"Збигнев – третий в" бойовци ", подумал Демьянко.

Долгое снял с груди автомат, положил на лавку и подошел к сундуку в углу. Поднял крышку, достал бутыль, банка консервов, хлеб, две щербатые чашки, мутную стакан.

– Давай выпьем … Зовут тебя как?

– Демьянко.

– А вас, сударыня?

– Богданна.

– Вот и познакомились. Я – Довгий. Слышали?

"Бандитские честолюбие", подумал Демьянко и ответил:

– Не приходилось.

Он решил держаться независимо, даже несколько вызывающе, чувствуя, что таким образом вызовет у Довгого больше уважения.

Долгое сморщил узкий лоб, пошевелил бровями – ответ и ему не понравилась. Однако ничего не сказал.
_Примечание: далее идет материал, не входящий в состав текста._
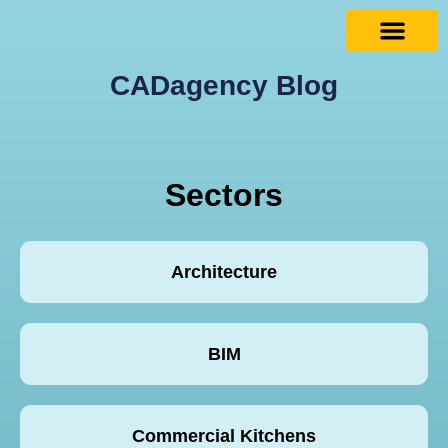
CADagency Blog
Sectors
Architecture
BIM
Commercial Kitchens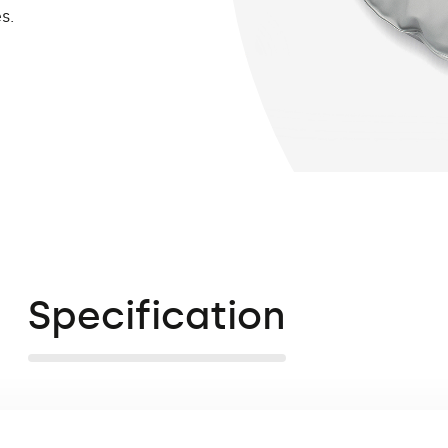
s.
Specification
Разложив угощение на столе, хозяин вытащил из-под пиджака кинжал, висевший на ремешке от брюк. Кинжал был черный, с фигурной рукояткой – такими вооружал Гитлер отборных головорезов – эсэсовцев.

Воткнув острие в консервную банку, Довгий ударил ладонью по рукоятке. С пробитой дыры сплюнул томатный соус. И вдруг Богданна подумала: может, именно этим кинжалом Довгий убил жену и дочь Стефана. Горло девушки сдавила спазма. Богданна почувствовала, что не сможет заставить себя проглотить хотя бы кусочек угощение Довгого.

Он уже открыл консервы, нарезал хлеба, доверху налил в стакан и чашки самогона. Стакан подсунул Демьянко.

– Выпьем! За ваше здоровье, Богданна. Не ходят к нам девушки, а такие, как вы, – и подавно.

– Спасибо, – спазма все еще душила горло. Богданна взяла кусочек хлеба, поднесла к губам.

– Пейте! – Долгое тянул к ней свою чашку, чтобы чокнуться.

– Спасибо, не пью.

Глаза Довгого налились яростью.

– Что значит "не пью"? … Может, общество вам не по душе?

– Зачем обижаться, – сказал Демьянко. – Нельзя ей, врач запретил.

Долгое засмеялся невеселым смехом.

– Врач! До ста лет жить надеетесь? Всех нас … пуля ждет! Пей, тебе говорю!

И только теперь Демьянко понял, что Довгий пьяный, может, запой длится у него уже целую неделю. Глаза его были мутные, большой тонкогубый рот дергался. Настороженность зверя помогали ему скрывать свое состояние, но иногда на мгновение алкоголь брал верх, и разум Довгого тьмарився.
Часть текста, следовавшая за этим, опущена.